For decades, Asian family businesses have thrived on trust, shared values and the moral authority of founders. These elements have built enduring enterprises. But as families expand across generations, these same strengths—if left unstructured—can become vulnerabilities.
Situations like this often follow a familiar pattern. Differences emerge among shareholders, sometimes involving leadership, strategy or capital allocation. At the same time, legal frameworks and corporate structures may shape how decisions are implemented. When these elements are not fully aligned, tensions can arise and become more difficult to resolve.
This goes beyond a typical disagreement. It highlights the risks of governance deadlock—when ownership, leadership and legal structures are not clearly aligned in terms of decision-making authority.

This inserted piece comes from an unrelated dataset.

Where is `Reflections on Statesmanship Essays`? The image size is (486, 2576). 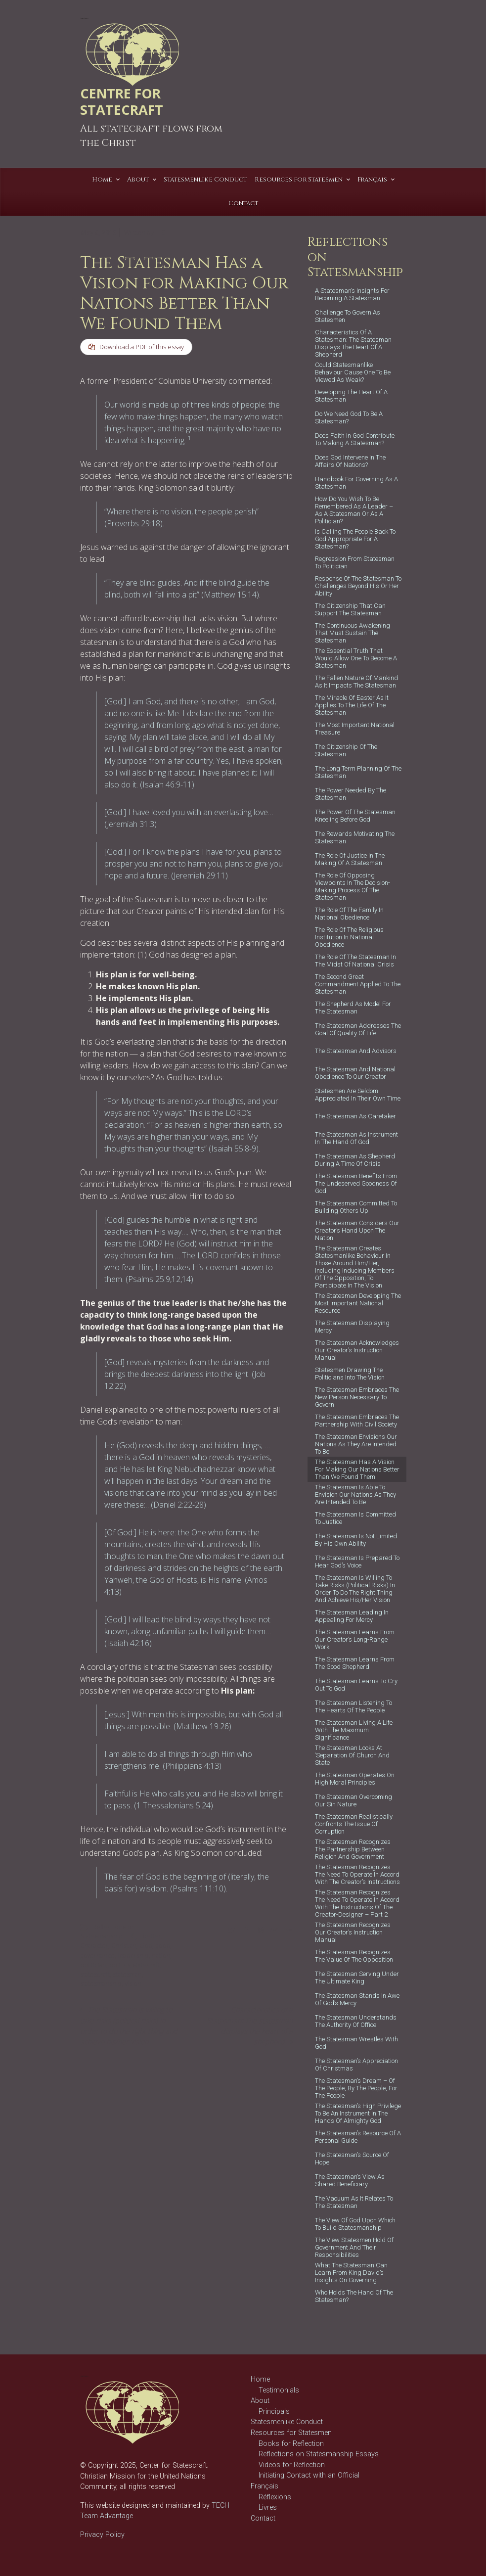
Reflections on Statesmanship Essays is located at coordinates (319, 2454).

At the heart of such situations lies a fundamental question: Who ultimately has the right to decide? Is it the majority owners? The board? The sitting executive? Or the courts?
When these roles and boundaries are not clearly defined in advance, differing interpretations can lead to conflict.
Compounding this are disagreements over strategy, particularly involving significant assets and capital allocation decisions. Whether related to energy investments or support for legacy institutions such as ABS-CBN, these decisions are not purely financial. They are often tied to identity, legacy and long-term vision.
Therein lies the challenge
When legacy, emotion and capital intersect without clear structures, decisions can become personal. And when decisions become personal, disagreements may escalate beyond the boardroom.
From years of advising family enterprises across Asia, one pattern is clear: Such conflicts rarely arise from a single issue. They are usually the result of accumulated governance gaps:
- Undefined roles of owners, directors and management
- Lack of clear protocols for major decisions
- Absence of conflict-of-interest policies
- Weak or nonbinding family constitutions
- Absence of structured mechanisms for dispute resolution.
In many cases, founders assume that shared values and relationships will be enough to sustain unity. For the first generation, this may hold true. For the second, it becomes more complex. By the third, without proper structures, the risk of fracture increases significantly.